Set down every entry exactly as it stands, omitting any picture.

:: DATASET ::
..............................

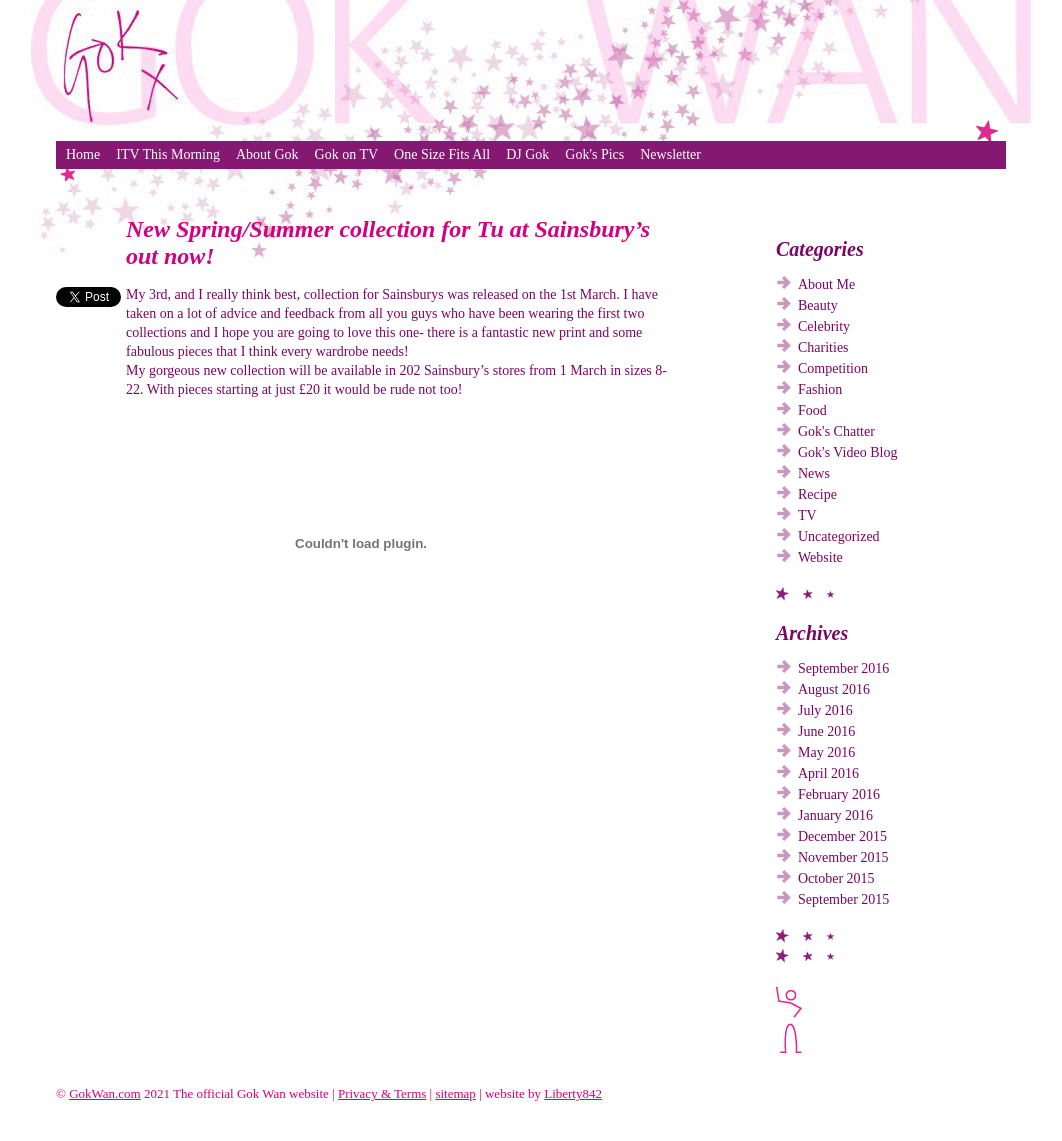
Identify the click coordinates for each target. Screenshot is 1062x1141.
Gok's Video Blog (847, 452)
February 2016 (839, 794)
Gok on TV (347, 154)
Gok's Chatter (836, 431)
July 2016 (825, 710)
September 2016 (843, 668)
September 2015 (843, 899)
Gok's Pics (594, 154)
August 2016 (834, 689)
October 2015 (836, 878)
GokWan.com (105, 1093)
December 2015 (842, 836)
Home (83, 154)
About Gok (267, 154)
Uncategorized (839, 536)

..............................

:: SOLUTION ::
Identify the click coordinates for each target. Screenshot is 1062x1141.
Gok's Video Blog (847, 452)
February 2016 (839, 794)
Gok on TV (347, 154)
Gok's Chatter (836, 431)
July 2016 (825, 710)
September 2016 (843, 668)
September 2015 (843, 899)
Gok's Pics (594, 154)
August 2016 (834, 689)
October 2015 (836, 878)
GokWan.com (105, 1093)
December 2015 (842, 836)
Home (83, 154)
About Gok (267, 154)
Uncategorized (839, 536)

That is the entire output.